Chemical Physics ( IF 2.3 ) Pub Date : 2020-04-01 , DOI: 10.1016/j.chemphys.2020.110786 Erik Källman , Mickaël G. Delcey , Meiyuan Guo , Roland Lindh , Marcus Lundberg
Theoretical simulations are frequently used to assign electronic and geometric structure from spectral fingerprints. However, such assignments are prone to expectation bias. Bias can be reduced by using numerical measures of the similarity between calculated and experimental spectra. However, the commonly used point-wise comparisons cannot handle larger deviations in peak position.
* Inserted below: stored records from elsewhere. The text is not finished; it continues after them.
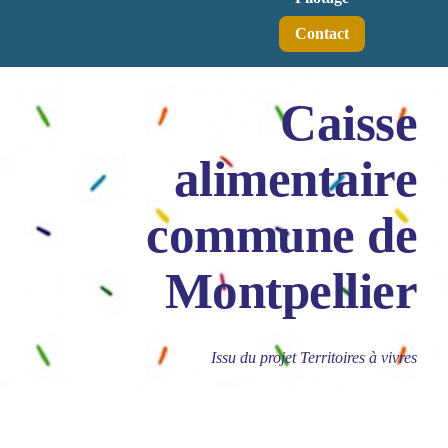
Contact
Caisse
alimentaire
commune de
Montpellier
Issu du projet Territoires à vivres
Here a weighted cross-correlation function is used to evaluate similarity scores for soft x-ray spectra of first-row transition metals. These spectra consist of hundreds of overlapping resonances, which makes spectral decomposition difficult. They are also challenging to model, leading to significant errors in both peak position and intensity. It is first shown how the choice of weight-function width can be related to the modeling errors. The method is then applied to evaluate the sensitivity of multiconfigurational wavefunction and charge-transfer multiplet simulations to model choices. The approach makes it possible to assess the reliability of assignments from spectral fingerprinting.
中文翻译:
量化具有大量重叠跃迁的光谱的相似性:来自软X射线光谱学的示例
理论模拟通常用于从光谱指纹中分配电子和几何结构。但是,这样的分配容易产生期望偏差。可以通过使用数值计算的和实验光谱之间的相似性来减少偏差。但是,常用的逐点比较无法处理峰位置的较大偏差。在这里,加权互相关函数用于评估第一行过渡金属的软X射线光谱的相似性得分。这些光谱由数百个重叠的共振组成,这使光谱分解变得困难。它们也难以建模,导致峰位和强度均出现重大误差。首先显示了权重函数宽度的选择如何与建模误差相关。然后将该方法应用于评估多配置波函数和电荷转移多重模拟对模型选择的敏感性。该方法使得可以从频谱指纹分析评估分配的可靠性。